Given our study’s cross-sectional design, a direct association between folate status and cognition could, theoretically, reflect the adverse effects of cognitive impairment on diet. However, such reverse causation could not explain the link between high folate status and poor cognition among subjects with low vitamin B-12 status. Although the methyl-folate trap hypothesis predicts normal or high serum folate in vitamin B-12 deficiency (61
), this phenomenon probably does not explain our results either. The higher serum folate supposedly results from a failure of polyglutamation, a modification of THF that facilitates intracellular folate retention (62
). Indeed, folate was lost from tissues in rats made vitamin B-12 deficient by nitrous oxide (64
). However, in our study, as in previous human investigations (19
), serum concentrations of folate and vitamin B-12 were directly, not inversely, related, regardless of vitamin B-12 status and dietary supplement use.
In addition to its large size and general population base, the strengths of our study included the availability of data on MMA and our control of key confounders. Although some data were self-reported, such that residual confounding might remain, we tried to exclude low intelligence (as indicated by educational level), stroke, and coronary artery disease as causes of poor cognition; iron deficiency and cancer as causes of anemia; and renal impairment as a cause of high MMA (66
The lack of a gold standard indicator of low vitamin B-12 status presents a challenge to all investigators of this nutritional problem (71
). It is currently accepted that clinically significant vitamin B-12 deficiency can occur in the elderly at serum vitamin B-12 concentrations >148 pmol/L (41
), and the serum MMA concentration is considered to be a sensitive and specific diagnostic tool (72
) that is particularly helpful in identifying so-called preclinical or subtle cases (77
). Although the cognitive function test administered in the NHANES is not specific for the cognitive impairment that results from vitamin B-12 deficiency (73
), the strong association we found between low scores and low vitamin B-12 status attests to its ability to capture cognitive impairment due to this cause. On the other hand, the availability of this single marker prevented us from evaluating associations between folate status and other neurologic and neuropsychiatric effects. We also cannot say definitively that the associations we found were due to unmetabolized folic acid, because only serum total folate was measured.

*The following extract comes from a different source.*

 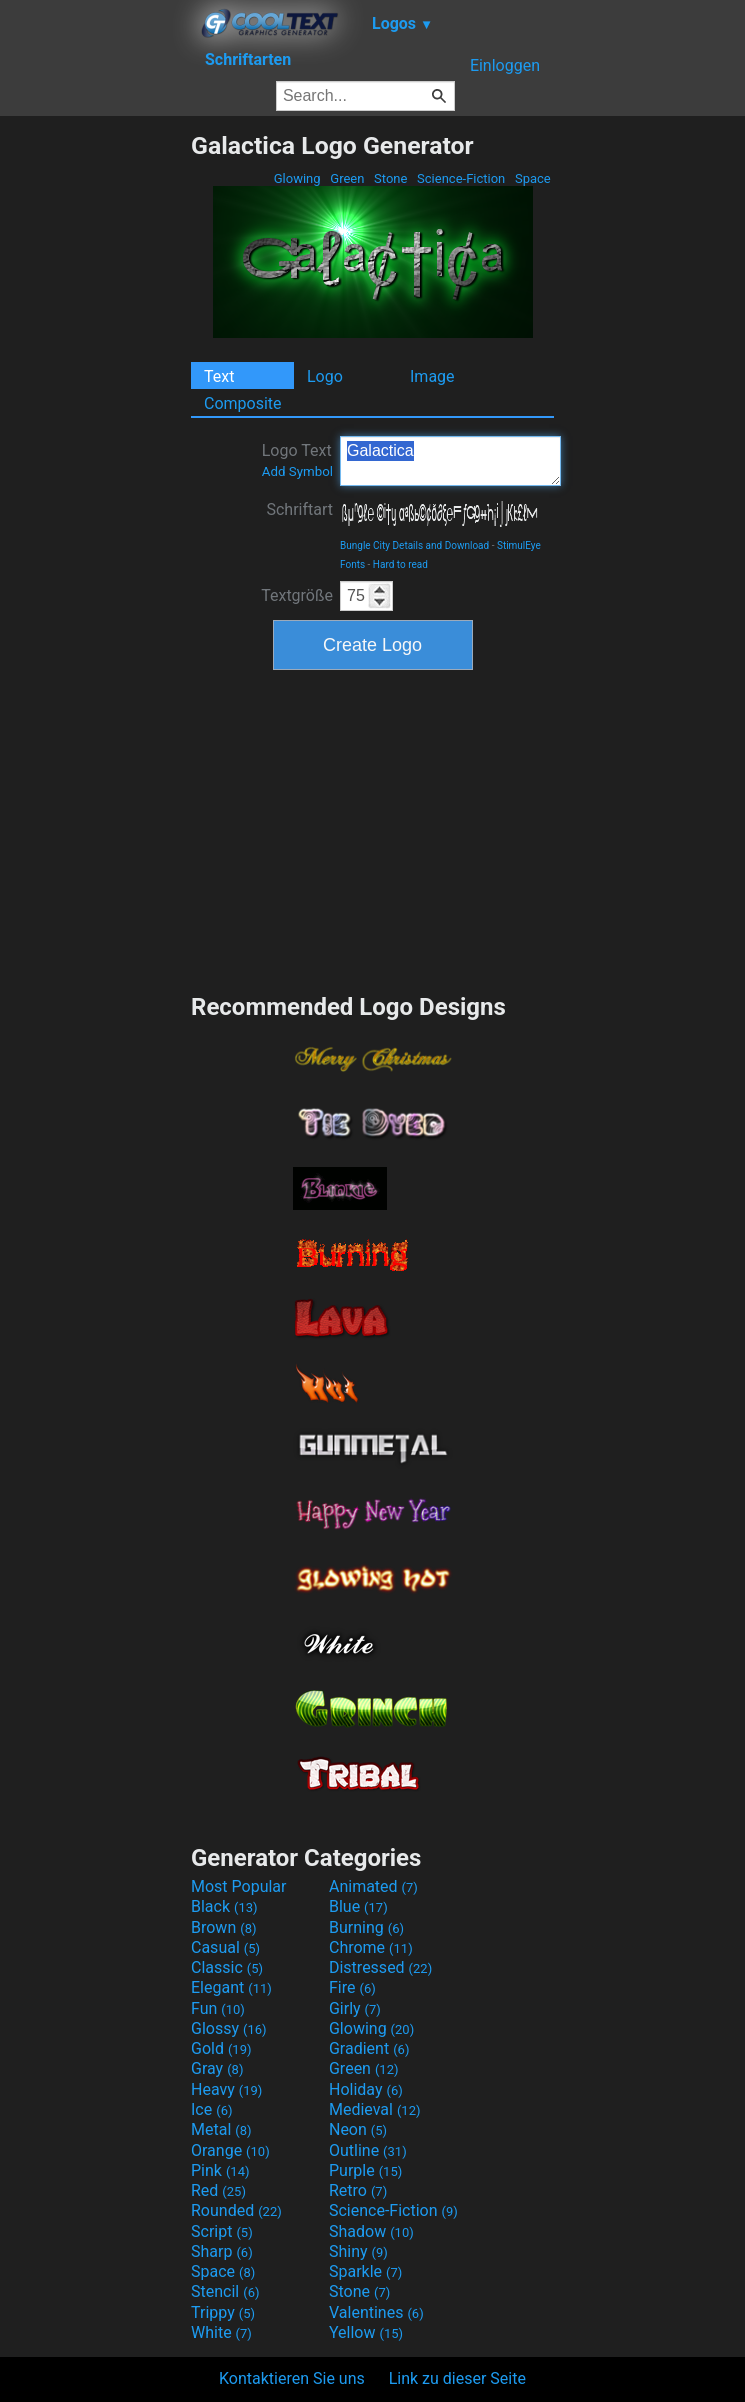 I want to click on Pink, so click(x=220, y=2170).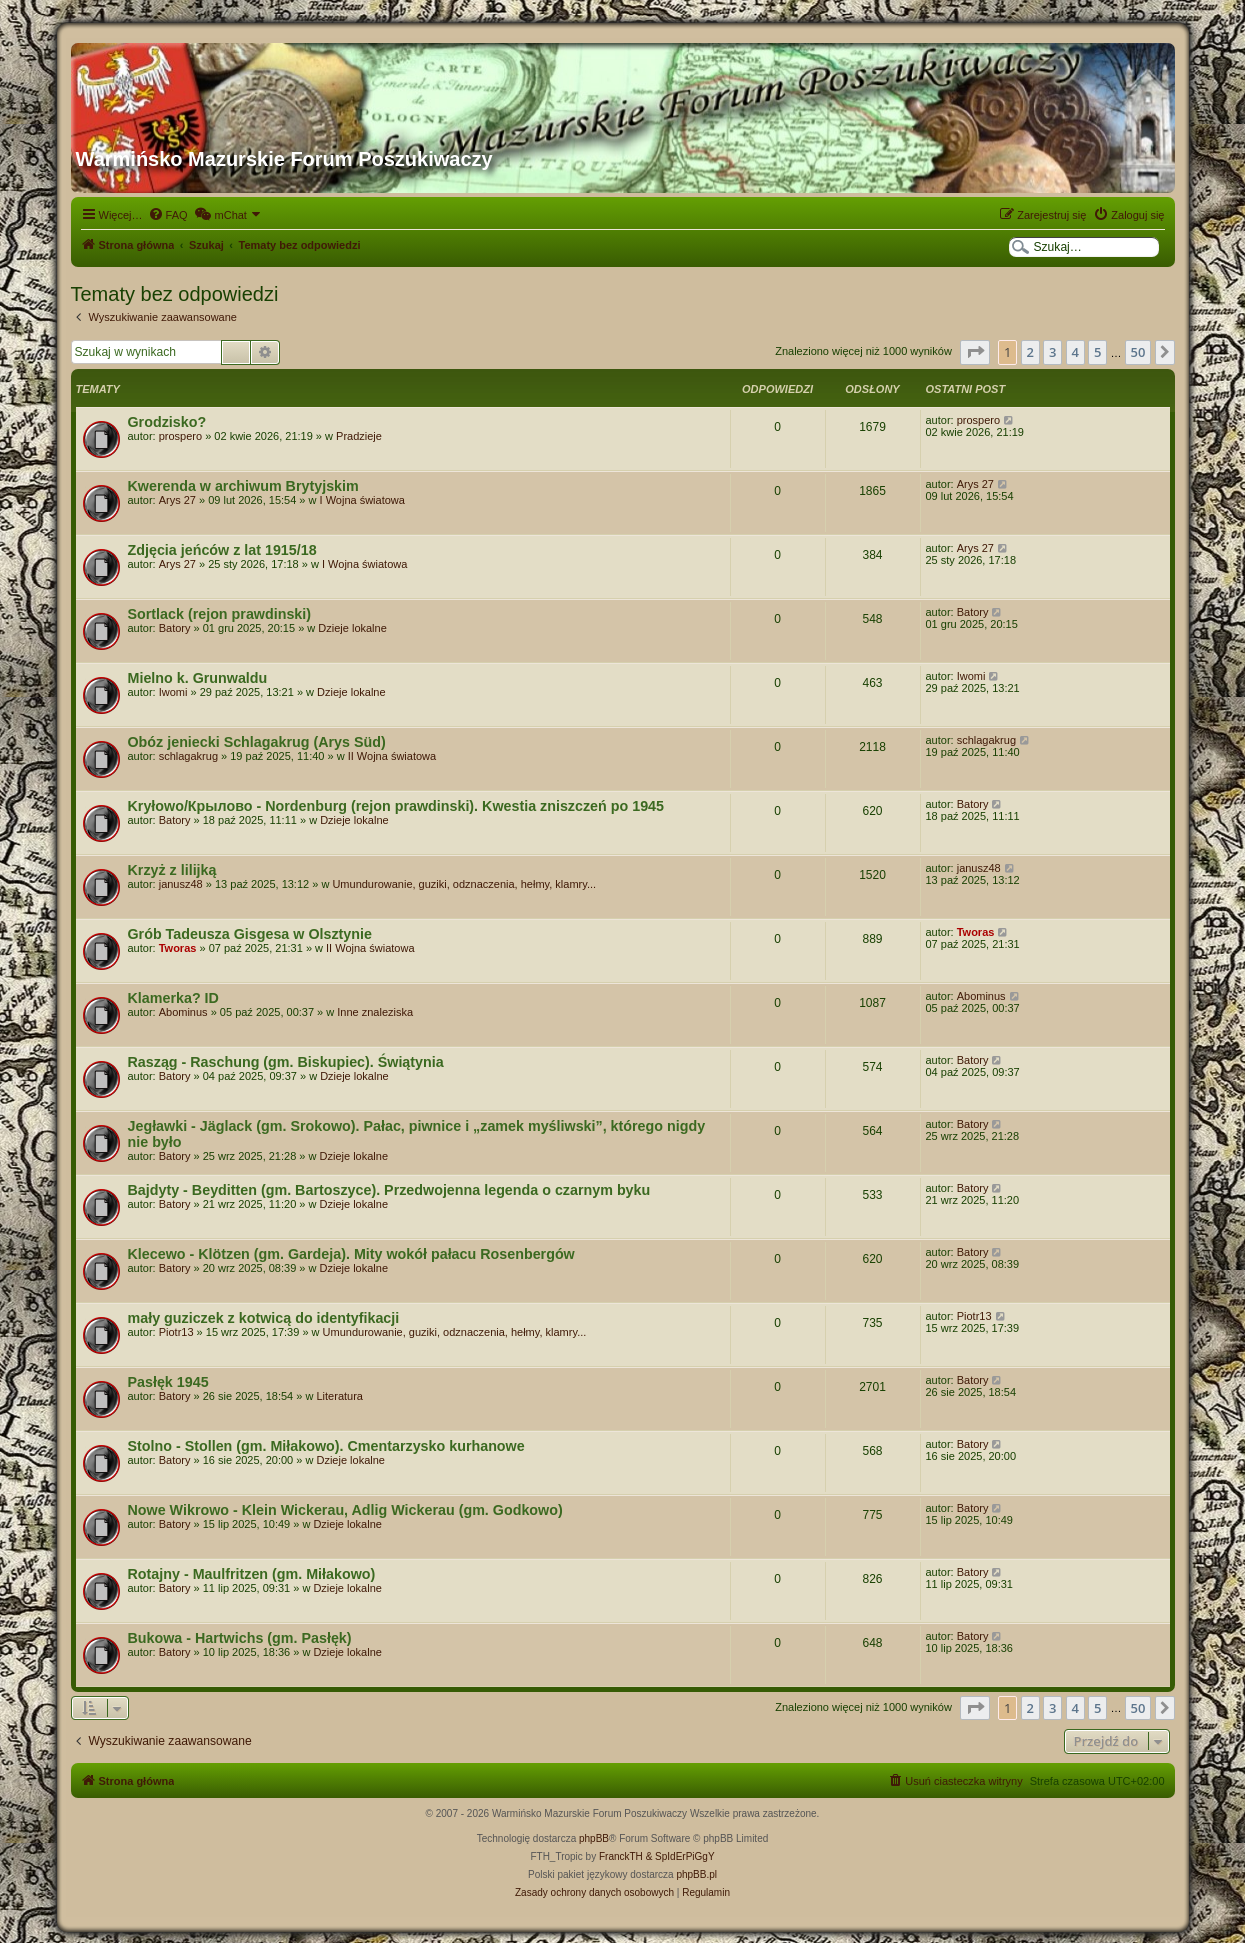 The width and height of the screenshot is (1245, 1943). What do you see at coordinates (188, 756) in the screenshot?
I see `schlagakrug` at bounding box center [188, 756].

In conclusion, we undertook this investigation to shed light on long-held but evolving ideas about the effects of folic acid fortification on the elderly. We found a higher prevalence of both anemia and cognitive impairment in association with high serum folate in older Americans with a low vitamin B-12 status. We encourage further study of these relations and their underlying mechanisms and hope our findings both inform the continuing debate about folic acid fortification and influence efforts to detect and treat low vitamin B-12 status in seniors.